- _THE PROBLEM_
Please give back all the records exactly, but keep the pictures out.

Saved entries
- Opening Delimiter -
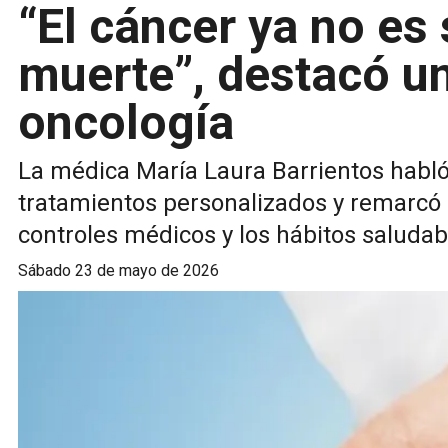
“El cáncer ya no es
muerte”, destacó un
oncología
La médica María Laura Barrientos habló
tratamientos personalizados y remarcó l
controles médicos y los hábitos saludab
sábado 23 de mayo de 2026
- Closing Delimiter -
- _RESPONSE AREA_
“El cáncer ya no es
muerte”, destacó un
oncología
La médica María Laura Barrientos habló
tratamientos personalizados y remarcó l
controles médicos y los hábitos saludab
sábado 23 de mayo de 2026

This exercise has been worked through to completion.